● Task brief
From the first line of the records below, transcribe each line exactly up to and including the one with "documente comment l’État"; pictures stay out.
* * *
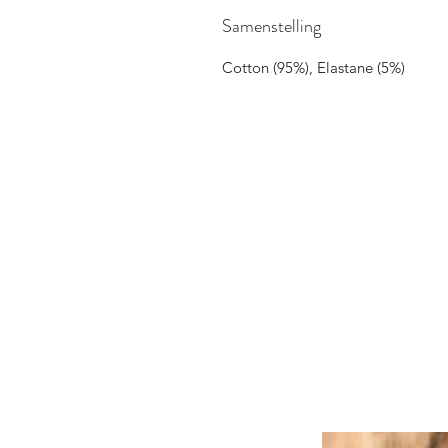
Samenstelling
Cotton (95%), Elastane (5%)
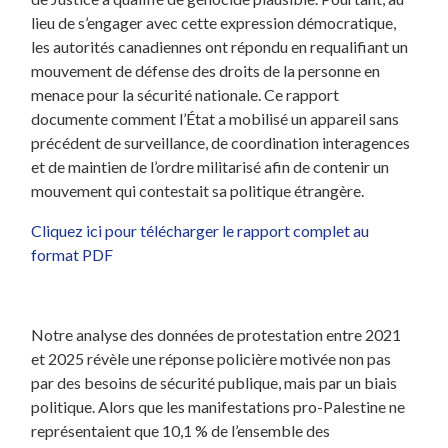
lieu de s’engager avec cette expression démocratique,
les autorités canadiennes ont répondu en requalifiant un
mouvement de défense des droits de la personne en
menace pour la sécurité nationale. Ce rapport
documente comment l’État a mobilisé un appareil sans
précédent de surveillance, de coordination interagences
et de maintien de l’ordre militarisé afin de contenir un
mouvement qui contestait sa politique étrangère.
Cliquez ici pour télécharger le rapport complet au
format PDF
Notre analyse des données de protestation entre 2021
et 2025 révèle une réponse policière motivée non pas
par des besoins de sécurité publique, mais par un biais
politique. Alors que les manifestations pro-Palestine ne
représentaient que 10,1 % de l’ensemble des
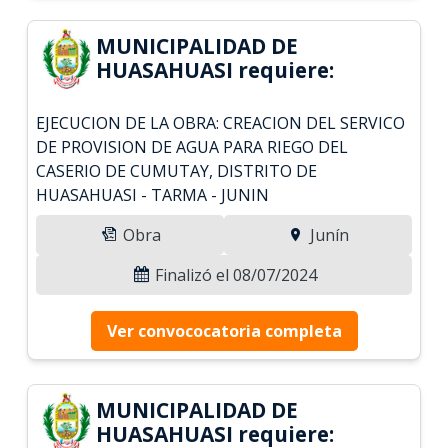
MUNICIPALIDAD DE
HUASAHUASI requiere:
EJECUCION DE LA OBRA: CREACION DEL SERVICO
DE PROVISION DE AGUA PARA RIEGO DEL
CASERIO DE CUMUTAY, DISTRITO DE
HUASAHUASI - TARMA - JUNIN
Obra
Junín
Finalizó el 08/07/2024
Ver convococatoria completa
MUNICIPALIDAD DE
HUASAHUASI requiere:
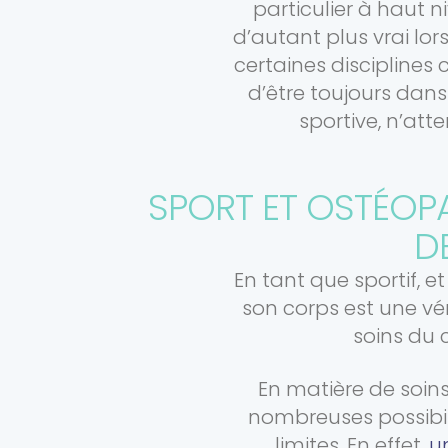
particulier à haut n
d’autant plus vrai lo
certaines disciplines 
d’être toujours dans
sportive, n’at
SPORT ET OSTÉOPA
D
En tant que sportif, e
son corps est une vér
soins du 
En matière de soins
nombreuses possibili
limites. En effet,
u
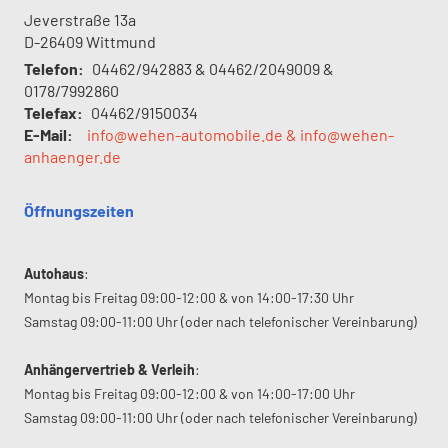
Jeverstraße 13a
D-26409
Wittmund
Telefon:
04462/942883 & 04462/2049009 &
0178/7992860
Telefax:
04462/9150034
E-Mail:
info@wehen-automobile.de & info@wehen-
anhaenger.de
Öffnungszeiten
Autohaus
:
Montag bis Freitag 09:00-12:00 & von 14:00-17:30 Uhr
Samstag 09:00-11:00 Uhr (oder nach telefonischer Vereinbarung)
Anhängervertrieb & Verleih
:
Montag bis Freitag 09:00-12:00 & von 14:00-17:00 Uhr
Samstag 09:00-11:00 Uhr (oder nach telefonischer Vereinbarung)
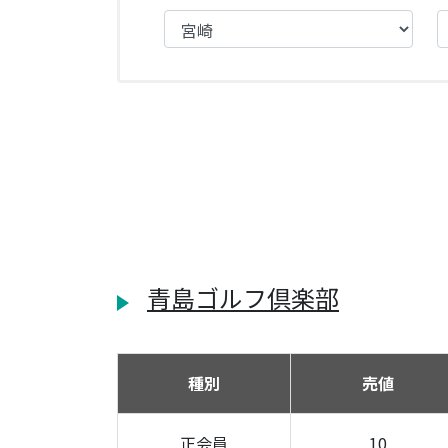
青島ゴルフ倶楽部
種別
売値
正会員
10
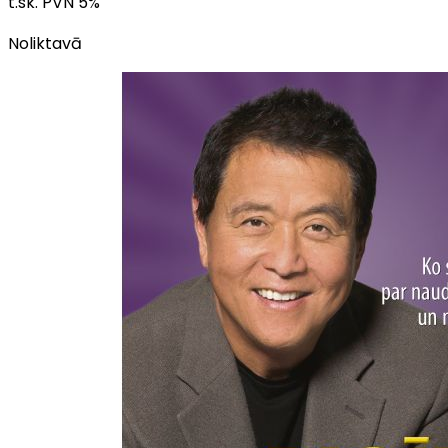
t.sk. PVN
5
%
Noliktavā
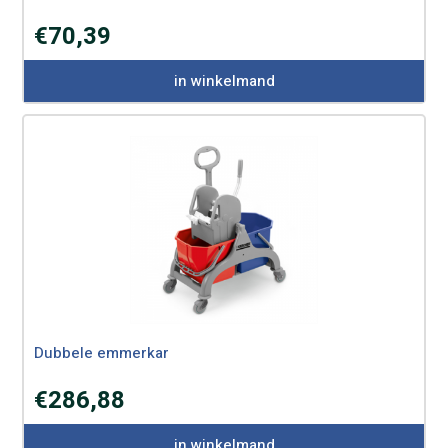
€
70,39
in winkelmand
Dubbele emmerkar
€
286,88
in winkelmand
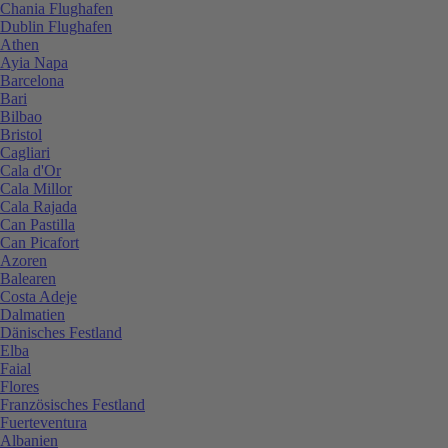
Chania Flughafen
Dublin Flughafen
Athen
Ayia Napa
Barcelona
Bari
Bilbao
Bristol
Cagliari
Cala d'Or
Cala Millor
Cala Rajada
Can Pastilla
Can Picafort
Azoren
Balearen
Costa Adeje
Dalmatien
Dänisches Festland
Elba
Faial
Flores
Französisches Festland
Fuerteventura
Albanien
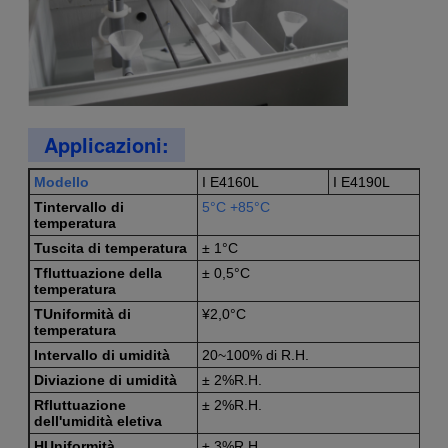
Applicazioni:
Modello
I E4160L
I E4190L
T
intervallo di
5°C +85°C
temperatura
T
uscita di temperatura
± 1°C
T
fluttuazione della
± 0,5°C
temperatura
T
Uniformità di
¥2,0°C
temperatura
Intervallo di umidità
20~100% di R.H.
Diviazione di umidità
± 2%R.H.
R
fluttuazione
± 2%R.H.
dell'umidità eletiva
H
Uniformità
± 3%R.H.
* * *
● Task solution
Samenstelling
Cotton (95%), Elastane (5%)
lieu de s’engager avec cette expression démocratique,
les autorités canadiennes ont répondu en requalifiant un
mouvement de défense des droits de la personne en
menace pour la sécurité nationale. Ce rapport
documente comment l’État a mobilisé un appareil sans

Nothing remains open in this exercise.